*Your instructions*: Among the lines below, how many carry the string "Skip"? Reply with a number and nothing else.

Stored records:
=-=-=

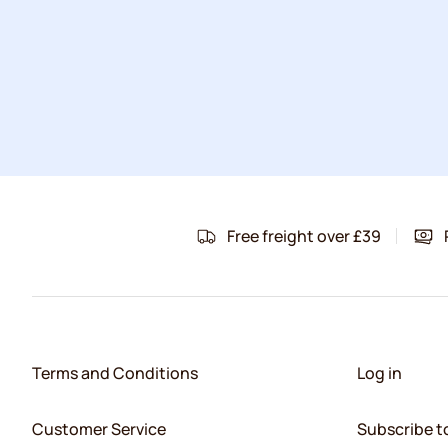
Free freight over £39
Terms and Conditions
Log in
Customer Service
Subscribe t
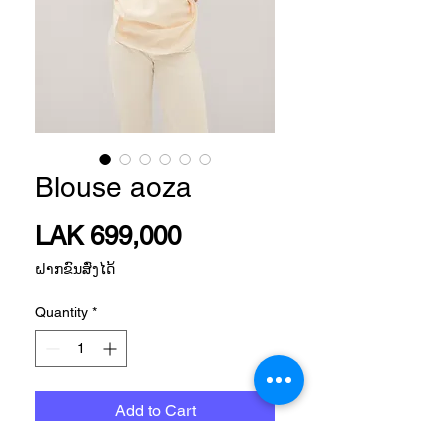
Blouse aoza
Price
LAK 699,000
ຝາກຂົນສົ່ງໄດ້
Quantity
*
Add to Cart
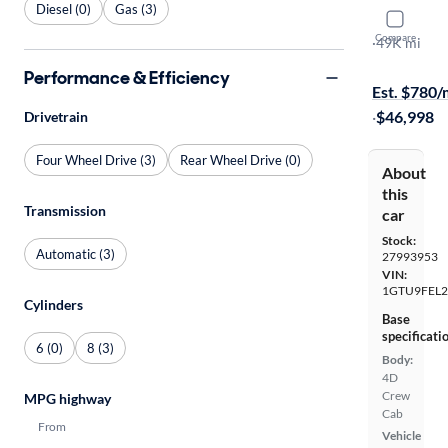
Diesel (0)
Gas (3)
2022 GMC 
Compare
Denali
·
49K mi
Available s
Performance & Efficiency
Est. $780
·
$46,998
Drivetrain
Four Wheel Drive (3)
Rear Wheel Drive (0)
About
this
Transmission
car
Stock:
Automatic (3)
27993953
VIN:
1GTU9FEL2
Cylinders
Base
specificati
6 (0)
8 (3)
Body:
4D
Crew
MPG highway
Cab
From
Vehicle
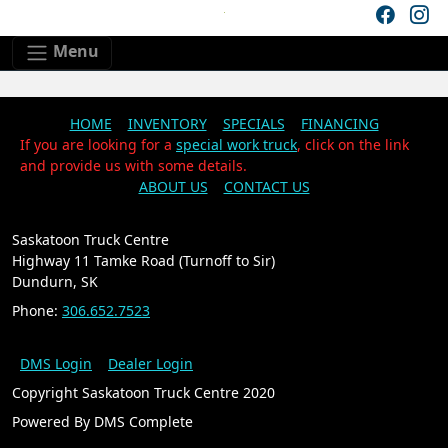
Skip to main content
Skip to footer content
Menu
HOME
INVENTORY
SPECIALS
FINANCING
If you are looking for a
special work truck
, click on the link
and provide us with some details.
ABOUT US
CONTACT US
Saskatoon Truck Centre
Highway 11 Tamke Road (Turnoff to Sir)
Dundurn, SK
Phone:
306.652.7523
DMS Login
Dealer Login
Copyright Saskatoon Truck Centre 2020
Powered By DMS Complete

=-=-=

*Result of the exercise*: 2